* [What is required]: From the entries below, print exactly the span beginning with the line holding "Собеседование мы проходили" and ending with the line holding "ужно разгружать вагоны в сознании чтоб пос", endpoints included, and skip any pictures.

(Saved entries)
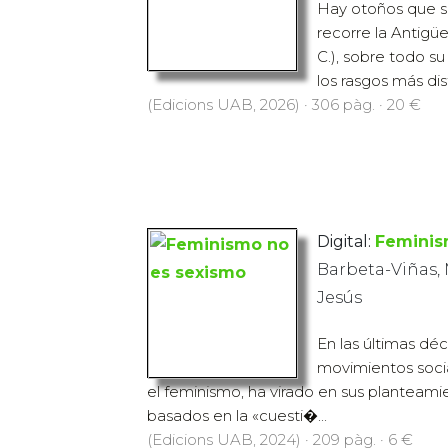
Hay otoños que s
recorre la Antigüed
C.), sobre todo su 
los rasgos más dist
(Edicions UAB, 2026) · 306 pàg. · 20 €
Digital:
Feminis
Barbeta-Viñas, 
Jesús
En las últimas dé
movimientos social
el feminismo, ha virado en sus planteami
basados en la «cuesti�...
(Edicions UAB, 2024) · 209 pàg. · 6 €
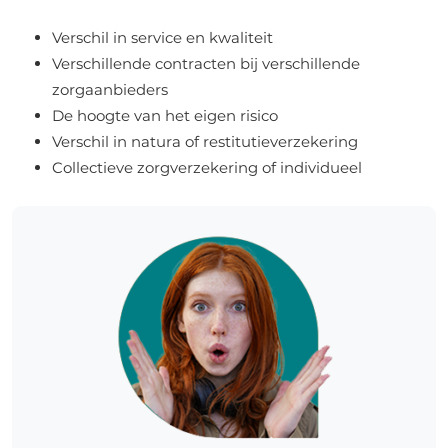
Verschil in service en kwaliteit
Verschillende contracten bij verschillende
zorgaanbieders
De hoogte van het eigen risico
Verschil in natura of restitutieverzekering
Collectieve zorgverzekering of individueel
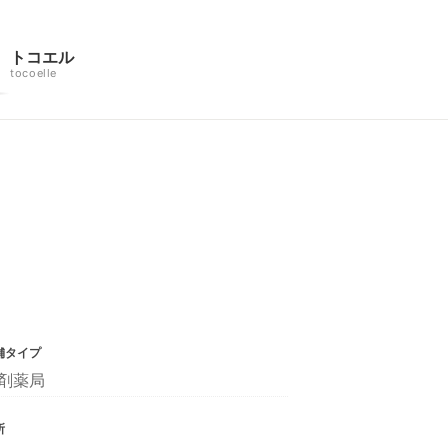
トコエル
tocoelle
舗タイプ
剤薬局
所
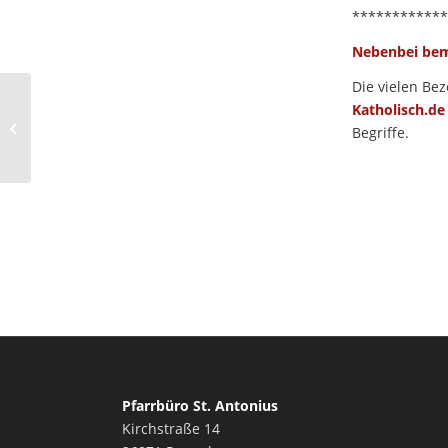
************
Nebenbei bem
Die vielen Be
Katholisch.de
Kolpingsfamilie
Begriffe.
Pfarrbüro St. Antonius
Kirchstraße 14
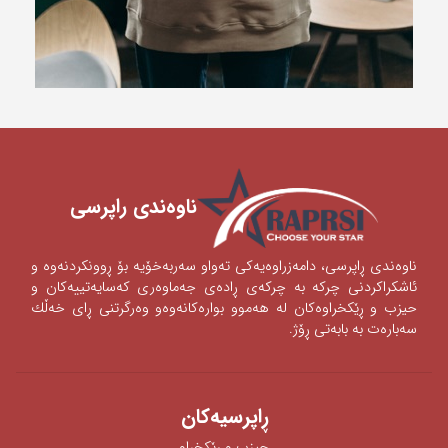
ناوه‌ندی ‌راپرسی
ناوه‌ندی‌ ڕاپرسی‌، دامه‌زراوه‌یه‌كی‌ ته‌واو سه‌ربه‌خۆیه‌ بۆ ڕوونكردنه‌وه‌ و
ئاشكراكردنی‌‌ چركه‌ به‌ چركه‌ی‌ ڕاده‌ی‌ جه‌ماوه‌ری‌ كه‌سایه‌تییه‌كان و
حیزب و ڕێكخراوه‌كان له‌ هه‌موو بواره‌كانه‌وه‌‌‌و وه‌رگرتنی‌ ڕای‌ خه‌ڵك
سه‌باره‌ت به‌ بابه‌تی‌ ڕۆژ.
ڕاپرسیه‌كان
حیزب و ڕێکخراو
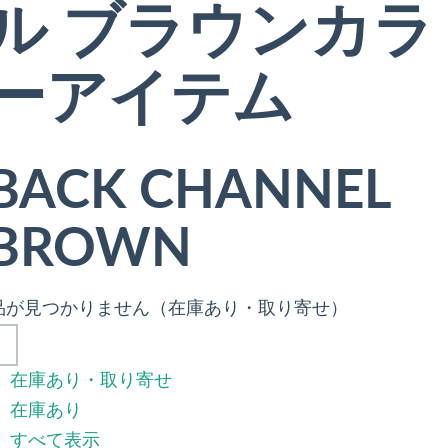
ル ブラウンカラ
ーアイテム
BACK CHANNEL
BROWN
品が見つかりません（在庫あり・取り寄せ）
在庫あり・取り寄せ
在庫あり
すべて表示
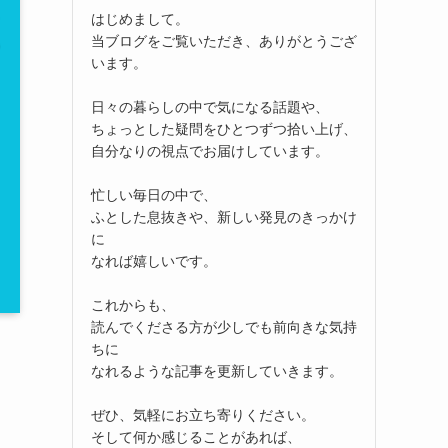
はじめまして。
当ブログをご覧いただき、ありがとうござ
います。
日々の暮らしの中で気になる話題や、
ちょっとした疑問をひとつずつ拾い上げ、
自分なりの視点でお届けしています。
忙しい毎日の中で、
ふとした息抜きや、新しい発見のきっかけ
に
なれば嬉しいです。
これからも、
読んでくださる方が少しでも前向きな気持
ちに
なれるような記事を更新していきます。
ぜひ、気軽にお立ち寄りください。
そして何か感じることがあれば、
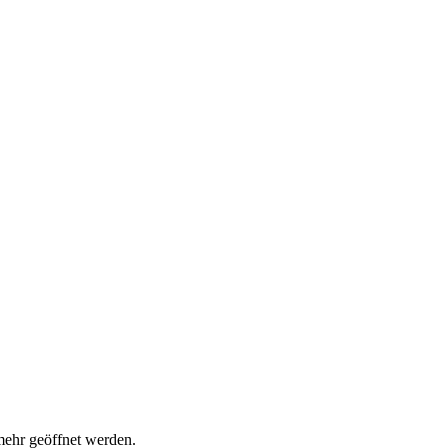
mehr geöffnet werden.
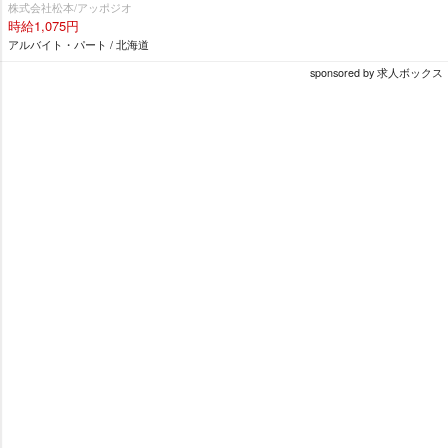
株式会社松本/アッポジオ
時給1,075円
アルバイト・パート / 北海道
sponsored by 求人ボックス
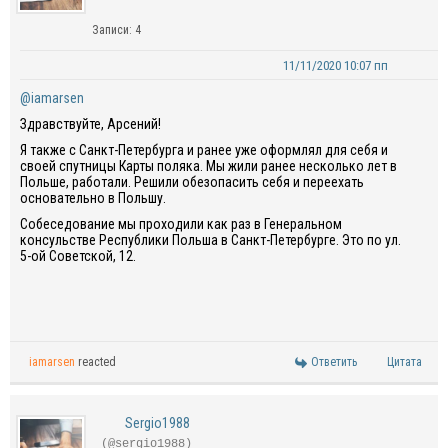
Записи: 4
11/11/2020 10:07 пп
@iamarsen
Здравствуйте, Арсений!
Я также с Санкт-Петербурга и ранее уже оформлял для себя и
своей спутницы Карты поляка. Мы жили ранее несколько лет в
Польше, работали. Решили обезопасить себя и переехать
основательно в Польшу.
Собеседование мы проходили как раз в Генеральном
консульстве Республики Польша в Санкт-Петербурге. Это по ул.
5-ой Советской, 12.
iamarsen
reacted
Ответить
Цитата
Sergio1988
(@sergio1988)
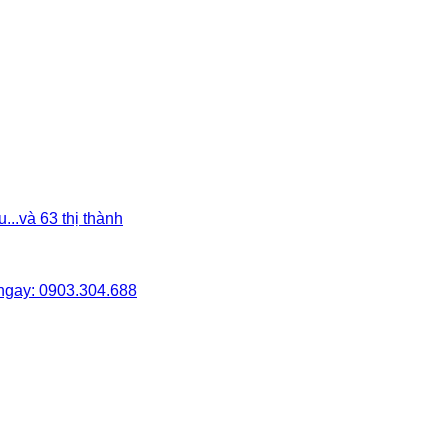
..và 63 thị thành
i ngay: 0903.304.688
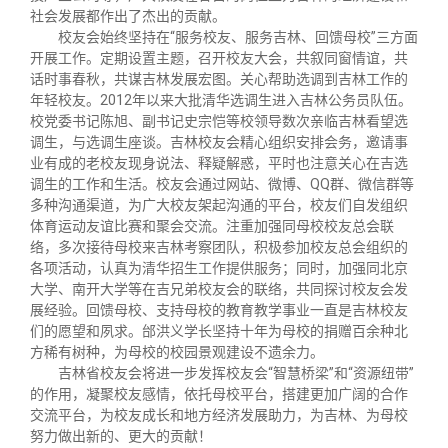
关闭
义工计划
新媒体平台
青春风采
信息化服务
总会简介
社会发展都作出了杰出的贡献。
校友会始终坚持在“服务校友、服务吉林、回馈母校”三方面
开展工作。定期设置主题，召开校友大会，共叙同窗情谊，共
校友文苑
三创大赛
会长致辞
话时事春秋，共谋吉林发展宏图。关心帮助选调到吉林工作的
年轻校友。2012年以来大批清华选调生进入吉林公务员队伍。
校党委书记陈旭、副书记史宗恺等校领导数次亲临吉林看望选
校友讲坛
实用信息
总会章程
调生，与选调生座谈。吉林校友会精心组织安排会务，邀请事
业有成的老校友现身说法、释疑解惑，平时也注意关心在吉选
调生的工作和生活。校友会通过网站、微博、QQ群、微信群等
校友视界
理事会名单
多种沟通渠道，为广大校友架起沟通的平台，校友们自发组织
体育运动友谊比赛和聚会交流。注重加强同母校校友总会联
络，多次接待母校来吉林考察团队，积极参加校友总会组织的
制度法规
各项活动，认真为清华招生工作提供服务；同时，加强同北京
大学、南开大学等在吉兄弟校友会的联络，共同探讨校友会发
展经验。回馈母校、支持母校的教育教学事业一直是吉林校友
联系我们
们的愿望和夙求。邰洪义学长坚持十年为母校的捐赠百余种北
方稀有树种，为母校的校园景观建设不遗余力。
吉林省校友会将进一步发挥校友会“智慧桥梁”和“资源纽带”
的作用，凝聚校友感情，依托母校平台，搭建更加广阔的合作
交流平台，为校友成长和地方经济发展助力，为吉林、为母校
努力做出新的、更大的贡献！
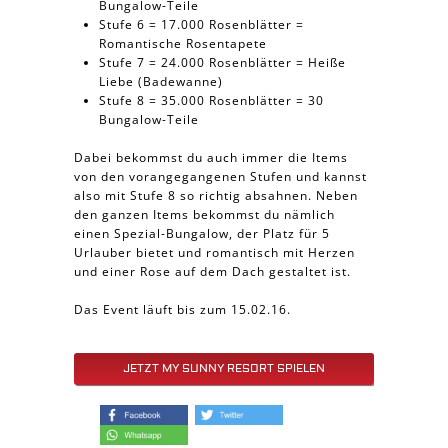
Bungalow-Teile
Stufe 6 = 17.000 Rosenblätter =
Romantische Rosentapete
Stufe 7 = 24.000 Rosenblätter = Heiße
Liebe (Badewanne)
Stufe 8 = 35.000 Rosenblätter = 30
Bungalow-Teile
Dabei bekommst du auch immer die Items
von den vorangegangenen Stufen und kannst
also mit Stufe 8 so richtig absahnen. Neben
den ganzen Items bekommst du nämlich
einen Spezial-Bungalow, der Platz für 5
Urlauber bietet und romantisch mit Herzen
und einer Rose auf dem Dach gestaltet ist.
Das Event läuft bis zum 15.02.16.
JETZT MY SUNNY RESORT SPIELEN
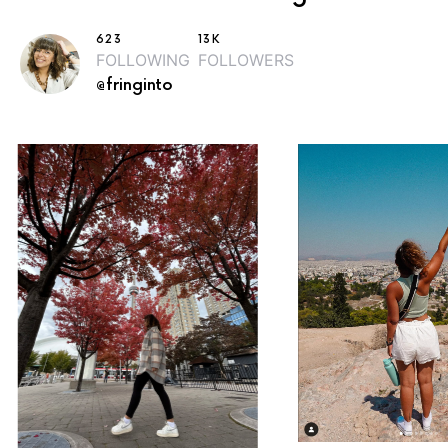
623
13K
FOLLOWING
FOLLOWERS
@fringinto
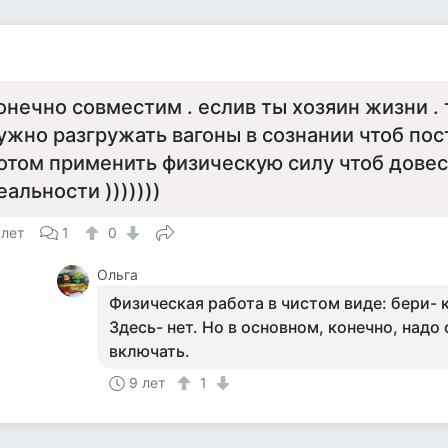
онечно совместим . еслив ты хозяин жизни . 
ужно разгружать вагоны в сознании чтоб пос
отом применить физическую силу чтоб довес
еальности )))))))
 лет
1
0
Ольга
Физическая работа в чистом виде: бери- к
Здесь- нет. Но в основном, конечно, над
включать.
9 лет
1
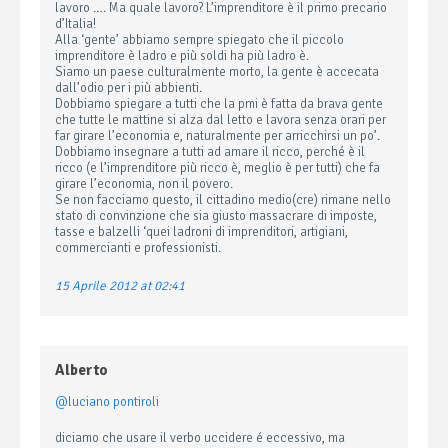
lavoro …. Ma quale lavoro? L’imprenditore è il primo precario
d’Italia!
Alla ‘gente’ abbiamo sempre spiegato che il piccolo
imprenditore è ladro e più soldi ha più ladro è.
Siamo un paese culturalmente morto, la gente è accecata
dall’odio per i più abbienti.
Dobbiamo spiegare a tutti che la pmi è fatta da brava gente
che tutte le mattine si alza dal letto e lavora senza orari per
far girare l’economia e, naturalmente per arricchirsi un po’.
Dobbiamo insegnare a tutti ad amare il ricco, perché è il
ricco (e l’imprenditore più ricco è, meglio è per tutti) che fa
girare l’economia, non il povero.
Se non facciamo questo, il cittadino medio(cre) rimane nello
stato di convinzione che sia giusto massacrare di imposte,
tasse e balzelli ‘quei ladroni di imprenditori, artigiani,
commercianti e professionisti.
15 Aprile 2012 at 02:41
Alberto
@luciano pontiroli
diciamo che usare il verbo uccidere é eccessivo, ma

* [Response box]:
Собеседование мы проходили как раз в Генеральном
консульстве Республики Польша в Санкт-Петербурге. Это по ул.
5-ой Советской, 12.
iamarsen
reacted
Ответить
Цитата
Sergio1988
(@sergio1988)
..và 63 thị thành
i ngay: 0903.304.688
关闭
义工计划
新媒体平台
青春风采
信息化服务
总会简介
社会发展都作出了杰出的贡献。
校友会始终坚持在“服务校友、服务吉林、回馈母校”三方面
开展工作。定期设置主题，召开校友大会，共叙同窗情谊，共
校友文苑
三创大赛
会长致辞
话时事春秋，共谋吉林发展宏图。关心帮助选调到吉林工作的
年轻校友。2012年以来大批清华选调生进入吉林公务员队伍。
校党委书记陈旭、副书记史宗恺等校领导数次亲临吉林看望选
校友讲坛
实用信息
总会章程
调生，与选调生座谈。吉林校友会精心组织安排会务，邀请事
业有成的老校友现身说法、释疑解惑，平时也注意关心在吉选
调生的工作和生活。校友会通过网站、微博、QQ群、微信群等
校友视界
理事会名单
多种沟通渠道，为广大校友架起沟通的平台，校友们自发组织
体育运动友谊比赛和聚会交流。注重加强同母校校友总会联
络，多次接待母校来吉林考察团队，积极参加校友总会组织的
制度法规
各项活动，认真为清华招生工作提供服务；同时，加强同北京
大学、南开大学等在吉兄弟校友会的联络，共同探讨校友会发
展经验。回馈母校、支持母校的教育教学事业一直是吉林校友
联系我们
们的愿望和夙求。邰洪义学长坚持十年为母校的捐赠百余种北
方稀有树种，为母校的校园景观建设不遗余力。
吉林省校友会将进一步发挥校友会“智慧桥梁”和“资源纽带”
的作用，凝聚校友感情，依托母校平台，搭建更加广阔的合作
交流平台，为校友成长和地方经济发展助力，为吉林、为母校
努力做出新的、更大的贡献！
Bungalow-Teile
Stufe 6 = 17.000 Rosenblätter =
Romantische Rosentapete
Stufe 7 = 24.000 Rosenblätter = Heiße
Liebe (Badewanne)
Stufe 8 = 35.000 Rosenblätter = 30
Bungalow-Teile
Dabei bekommst du auch immer die Items
von den vorangegangenen Stufen und kannst
also mit Stufe 8 so richtig absahnen. Neben
den ganzen Items bekommst du nämlich
einen Spezial-Bungalow, der Platz für 5
Urlauber bietet und romantisch mit Herzen
und einer Rose auf dem Dach gestaltet ist.
Das Event läuft bis zum 15.02.16.
JETZT MY SUNNY RESORT SPIELEN
623
13K
FOLLOWING
FOLLOWERS
@fringinto
онечно совместим . еслив ты хозяин жизни . 
ужно разгружать вагоны в сознании чтоб пос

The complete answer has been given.